SUPPLIED DATA below:

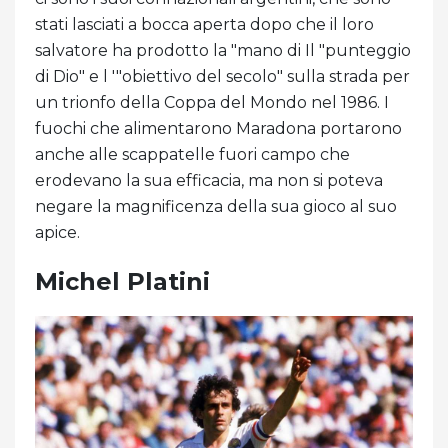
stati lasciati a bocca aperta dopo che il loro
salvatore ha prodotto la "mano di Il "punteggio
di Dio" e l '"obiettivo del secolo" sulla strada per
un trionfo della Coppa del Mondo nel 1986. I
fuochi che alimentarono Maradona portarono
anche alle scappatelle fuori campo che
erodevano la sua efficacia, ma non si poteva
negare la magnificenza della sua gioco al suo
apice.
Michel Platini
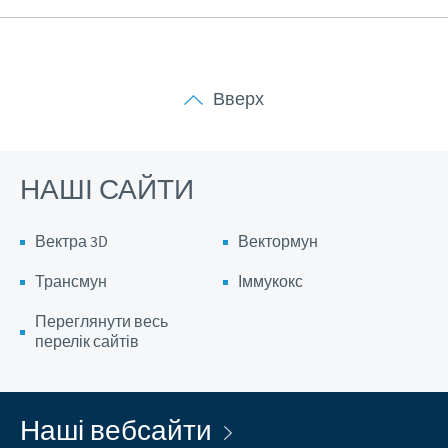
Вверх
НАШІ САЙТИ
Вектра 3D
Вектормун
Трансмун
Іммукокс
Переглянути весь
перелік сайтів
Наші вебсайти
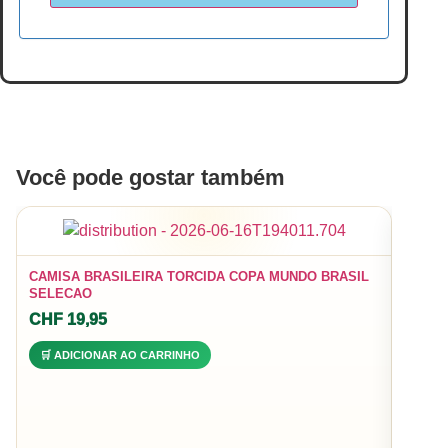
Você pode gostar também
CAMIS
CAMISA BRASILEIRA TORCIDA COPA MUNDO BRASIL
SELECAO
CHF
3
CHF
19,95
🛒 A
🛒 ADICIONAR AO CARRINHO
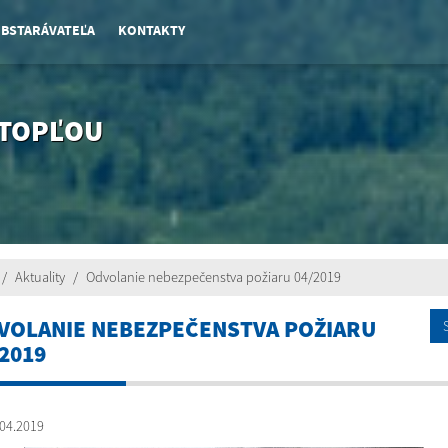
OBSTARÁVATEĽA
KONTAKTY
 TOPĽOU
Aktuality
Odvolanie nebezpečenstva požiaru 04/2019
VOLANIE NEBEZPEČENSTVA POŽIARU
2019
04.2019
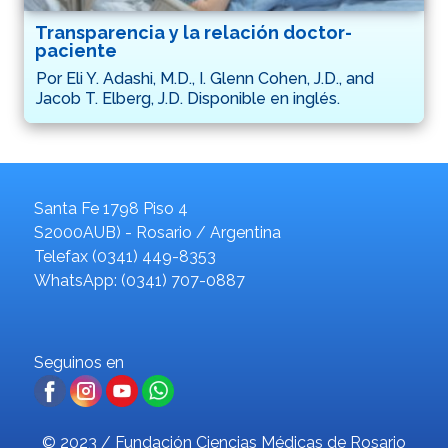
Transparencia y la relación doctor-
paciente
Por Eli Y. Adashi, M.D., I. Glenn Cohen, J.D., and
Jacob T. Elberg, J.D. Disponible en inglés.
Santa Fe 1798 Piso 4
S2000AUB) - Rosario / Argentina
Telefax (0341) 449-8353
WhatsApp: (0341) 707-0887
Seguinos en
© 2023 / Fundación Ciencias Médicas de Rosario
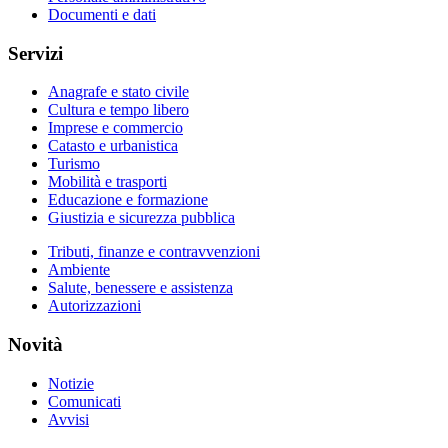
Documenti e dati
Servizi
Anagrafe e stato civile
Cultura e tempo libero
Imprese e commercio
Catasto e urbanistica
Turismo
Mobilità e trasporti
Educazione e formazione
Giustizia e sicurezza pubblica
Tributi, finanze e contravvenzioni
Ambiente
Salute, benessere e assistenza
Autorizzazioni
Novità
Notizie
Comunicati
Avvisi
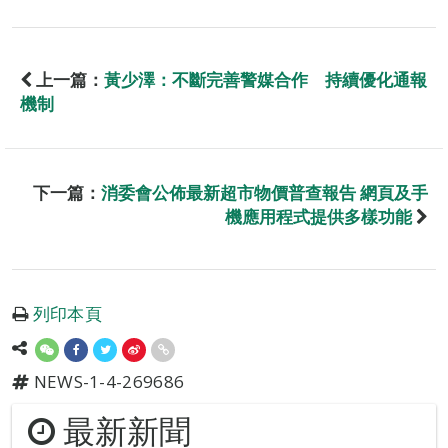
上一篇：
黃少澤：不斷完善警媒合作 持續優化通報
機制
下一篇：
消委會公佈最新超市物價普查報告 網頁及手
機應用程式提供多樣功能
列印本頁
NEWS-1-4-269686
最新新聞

End of SUPPLIED DATA.

TASK STATEMENT:
All of the records must come back exactly as they stand, minus every picture.

EXERCISE OUTPUT:
stati lasciati a bocca aperta dopo che il loro
salvatore ha prodotto la "mano di Il "punteggio
di Dio" e l '"obiettivo del secolo" sulla strada per
un trionfo della Coppa del Mondo nel 1986. I
fuochi che alimentarono Maradona portarono
anche alle scappatelle fuori campo che
erodevano la sua efficacia, ma non si poteva
negare la magnificenza della sua gioco al suo
apice.
Michel Platini
Вверх
НАШІ САЙТИ
Вектра 3D
Вектормун
Трансмун
Іммукокс
Переглянути весь
перелік сайтів
Наші вебсайти
Você pode gostar também
CAMIS
CAMISA BRASILEIRA TORCIDA COPA MUNDO BRASIL
SELECAO
CHF
3
CHF
19,95
🛒 A
🛒 ADICIONAR AO CARRINHO
OBSTARÁVATEĽA
KONTAKTY
 TOPĽOU
Aktuality
Odvolanie nebezpečenstva požiaru 04/2019
VOLANIE NEBEZPEČENSTVA POŽIARU
2019
04.2019
Transparencia y la relación doctor-
paciente
Por Eli Y. Adashi, M.D., I. Glenn Cohen, J.D., and
Jacob T. Elberg, J.D. Disponible en inglés.
Santa Fe 1798 Piso 4
S2000AUB) - Rosario / Argentina
Telefax (0341) 449-8353
WhatsApp: (0341) 707-0887
Seguinos en
© 2023 / Fundación Ciencias Médicas de Rosario
Documenti e dati
Servizi
Anagrafe e stato civile
Cultura e tempo libero
Imprese e commercio
Catasto e urbanistica
Turismo
Mobilità e trasporti
Educazione e formazione
Giustizia e sicurezza pubblica
Tributi, finanze e contravvenzioni
Ambiente
Salute, benessere e assistenza
Autorizzazioni
Novità
Notizie
Comunicati
Avvisi
上一篇：
黃少澤：不斷完善警媒合作 持續優化通報
機制
下一篇：
消委會公佈最新超市物價普查報告 網頁及手
機應用程式提供多樣功能
列印本頁
NEWS-1-4-269686
最新新聞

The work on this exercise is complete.